New Hampshire is one step closer to abolishing the death penalty.
On Thursday, the New Hampshire House voted 247-123 in favor of House Bill 455, which would replace the death penalty with "imprisonment for life without the possibility for parole." The bill was previously vetoed by Republican Gov. Chris Sununu in early May. At the time of his veto, Sununu urged lawmakers to keep capital punishment on the books.
The bill will now head to the New Hampshire Senate, where they will decide whether they, too, will override the veto.
"The veto override was passed on a strong bipartisan vote because more conservatives than ever know the death penalty is a failed government program that does not value life, threatens innocent people, and wastes money," said Hannah Cox, national manager of Conservatives Concerned About the Death Penalty, in a statement provided to Reason. "These factors drove many Republican New Hampshire lawmakers to vote for repeal this year, as they did last year when the GOP controlled the chamber."
"It is not a credit to one party, but a recognition that in these partisan and divisive times, there is at least one issue that rises above party," wrote Jeanne Hruska, political director of the New Hampshire American Civil Liberties Union, prior to the vote. Hruska also noted that efforts to end the death penalty in New Hampshire were thwarted by Democratic and Republican governors alike.

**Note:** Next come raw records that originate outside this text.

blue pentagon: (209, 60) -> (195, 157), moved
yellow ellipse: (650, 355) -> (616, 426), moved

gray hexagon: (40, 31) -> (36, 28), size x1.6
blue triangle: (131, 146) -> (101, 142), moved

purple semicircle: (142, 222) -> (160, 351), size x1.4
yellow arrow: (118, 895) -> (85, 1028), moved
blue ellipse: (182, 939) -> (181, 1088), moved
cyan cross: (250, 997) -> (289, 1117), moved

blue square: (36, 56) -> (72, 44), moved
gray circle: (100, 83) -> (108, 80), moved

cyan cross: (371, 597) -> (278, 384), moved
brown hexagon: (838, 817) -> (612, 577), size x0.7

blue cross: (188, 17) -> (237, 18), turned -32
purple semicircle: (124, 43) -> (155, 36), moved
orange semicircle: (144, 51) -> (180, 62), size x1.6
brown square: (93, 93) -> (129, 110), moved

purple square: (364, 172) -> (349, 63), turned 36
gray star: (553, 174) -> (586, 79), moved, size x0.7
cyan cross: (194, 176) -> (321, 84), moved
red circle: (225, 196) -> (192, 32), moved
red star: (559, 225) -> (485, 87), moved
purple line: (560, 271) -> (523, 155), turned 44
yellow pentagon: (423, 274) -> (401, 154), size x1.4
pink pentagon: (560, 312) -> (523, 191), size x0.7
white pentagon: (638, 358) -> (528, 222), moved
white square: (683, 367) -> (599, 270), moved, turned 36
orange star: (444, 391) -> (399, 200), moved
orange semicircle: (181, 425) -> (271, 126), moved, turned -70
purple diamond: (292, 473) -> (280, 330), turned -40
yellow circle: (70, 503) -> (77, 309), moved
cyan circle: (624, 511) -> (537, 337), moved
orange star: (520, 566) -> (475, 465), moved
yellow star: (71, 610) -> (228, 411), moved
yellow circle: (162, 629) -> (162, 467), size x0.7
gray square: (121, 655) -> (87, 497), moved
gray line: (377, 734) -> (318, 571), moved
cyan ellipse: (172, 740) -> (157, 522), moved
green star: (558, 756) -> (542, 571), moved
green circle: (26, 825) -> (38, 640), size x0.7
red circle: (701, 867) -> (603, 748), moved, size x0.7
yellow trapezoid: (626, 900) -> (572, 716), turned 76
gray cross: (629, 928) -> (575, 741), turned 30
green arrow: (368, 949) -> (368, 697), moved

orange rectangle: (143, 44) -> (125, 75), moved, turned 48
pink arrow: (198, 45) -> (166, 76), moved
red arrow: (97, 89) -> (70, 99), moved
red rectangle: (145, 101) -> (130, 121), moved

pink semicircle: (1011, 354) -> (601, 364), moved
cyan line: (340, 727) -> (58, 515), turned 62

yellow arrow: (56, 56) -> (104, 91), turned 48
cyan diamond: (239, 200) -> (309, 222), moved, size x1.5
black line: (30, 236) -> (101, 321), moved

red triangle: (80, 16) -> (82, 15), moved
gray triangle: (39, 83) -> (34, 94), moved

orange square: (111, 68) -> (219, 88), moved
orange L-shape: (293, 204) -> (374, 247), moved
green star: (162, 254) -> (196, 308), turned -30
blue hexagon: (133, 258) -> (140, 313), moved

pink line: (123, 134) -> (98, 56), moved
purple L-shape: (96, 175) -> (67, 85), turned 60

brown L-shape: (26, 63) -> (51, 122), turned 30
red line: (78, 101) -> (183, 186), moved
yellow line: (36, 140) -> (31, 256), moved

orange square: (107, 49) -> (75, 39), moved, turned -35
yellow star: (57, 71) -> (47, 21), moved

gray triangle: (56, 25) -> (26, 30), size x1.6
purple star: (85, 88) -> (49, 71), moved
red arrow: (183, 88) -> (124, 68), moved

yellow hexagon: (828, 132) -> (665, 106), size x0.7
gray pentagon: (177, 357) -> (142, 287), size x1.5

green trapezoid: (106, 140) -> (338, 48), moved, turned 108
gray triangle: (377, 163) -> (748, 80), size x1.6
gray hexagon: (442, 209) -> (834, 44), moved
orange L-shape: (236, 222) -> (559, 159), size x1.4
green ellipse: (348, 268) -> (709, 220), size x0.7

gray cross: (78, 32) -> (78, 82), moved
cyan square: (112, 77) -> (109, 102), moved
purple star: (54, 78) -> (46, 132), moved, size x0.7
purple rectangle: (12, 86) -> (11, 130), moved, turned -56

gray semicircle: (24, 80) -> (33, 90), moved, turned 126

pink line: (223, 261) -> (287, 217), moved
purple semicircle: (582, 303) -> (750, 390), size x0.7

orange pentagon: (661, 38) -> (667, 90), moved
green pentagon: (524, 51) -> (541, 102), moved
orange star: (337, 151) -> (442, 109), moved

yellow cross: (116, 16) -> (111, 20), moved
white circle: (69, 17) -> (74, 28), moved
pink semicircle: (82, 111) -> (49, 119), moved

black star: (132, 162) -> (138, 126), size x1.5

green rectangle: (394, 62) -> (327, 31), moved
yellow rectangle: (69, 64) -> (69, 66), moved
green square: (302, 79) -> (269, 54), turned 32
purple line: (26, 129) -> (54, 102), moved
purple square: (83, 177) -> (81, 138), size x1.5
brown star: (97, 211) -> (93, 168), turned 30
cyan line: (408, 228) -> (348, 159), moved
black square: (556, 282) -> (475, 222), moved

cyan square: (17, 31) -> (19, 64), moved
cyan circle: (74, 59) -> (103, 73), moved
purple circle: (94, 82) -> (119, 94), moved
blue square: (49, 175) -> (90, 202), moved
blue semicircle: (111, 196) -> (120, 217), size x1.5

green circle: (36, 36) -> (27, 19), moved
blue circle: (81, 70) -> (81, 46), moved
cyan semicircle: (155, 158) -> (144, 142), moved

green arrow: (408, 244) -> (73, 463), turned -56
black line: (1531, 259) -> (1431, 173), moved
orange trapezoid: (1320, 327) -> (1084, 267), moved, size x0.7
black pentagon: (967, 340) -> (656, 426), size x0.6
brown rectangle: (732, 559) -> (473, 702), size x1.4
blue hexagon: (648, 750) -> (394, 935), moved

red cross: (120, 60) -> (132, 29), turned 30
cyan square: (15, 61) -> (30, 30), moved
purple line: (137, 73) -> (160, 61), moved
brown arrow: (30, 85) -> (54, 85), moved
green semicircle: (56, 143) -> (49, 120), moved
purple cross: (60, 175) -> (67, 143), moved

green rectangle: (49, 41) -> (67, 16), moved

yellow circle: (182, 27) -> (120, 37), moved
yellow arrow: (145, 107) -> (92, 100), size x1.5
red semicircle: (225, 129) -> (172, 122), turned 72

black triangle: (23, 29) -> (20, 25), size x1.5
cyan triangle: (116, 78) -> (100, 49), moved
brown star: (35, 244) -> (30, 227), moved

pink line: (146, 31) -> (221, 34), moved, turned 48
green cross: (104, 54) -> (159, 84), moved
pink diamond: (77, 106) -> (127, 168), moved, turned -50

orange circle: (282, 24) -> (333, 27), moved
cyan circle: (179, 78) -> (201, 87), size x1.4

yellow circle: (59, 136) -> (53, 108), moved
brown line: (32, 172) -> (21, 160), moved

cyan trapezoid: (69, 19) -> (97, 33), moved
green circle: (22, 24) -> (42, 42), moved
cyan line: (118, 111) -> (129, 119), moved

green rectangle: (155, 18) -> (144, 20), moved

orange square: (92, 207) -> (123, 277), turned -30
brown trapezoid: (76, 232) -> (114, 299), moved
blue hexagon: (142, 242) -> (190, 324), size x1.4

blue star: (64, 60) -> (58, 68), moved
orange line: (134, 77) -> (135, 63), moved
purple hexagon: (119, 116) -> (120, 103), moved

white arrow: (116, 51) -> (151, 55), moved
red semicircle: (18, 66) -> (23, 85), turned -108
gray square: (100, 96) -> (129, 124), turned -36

New Hampshire is not the only state considering a repeal of the death penalty. Georgia introduced such a bill in March. Despite the state-led reforms against the practice, however, the Pew Research Center found an uptick in support for capital punishment in 2018. However, a majority of poll respondents in 2015 acknowledged the risk of killing an innocent person and that the practice did little to deter serious crime.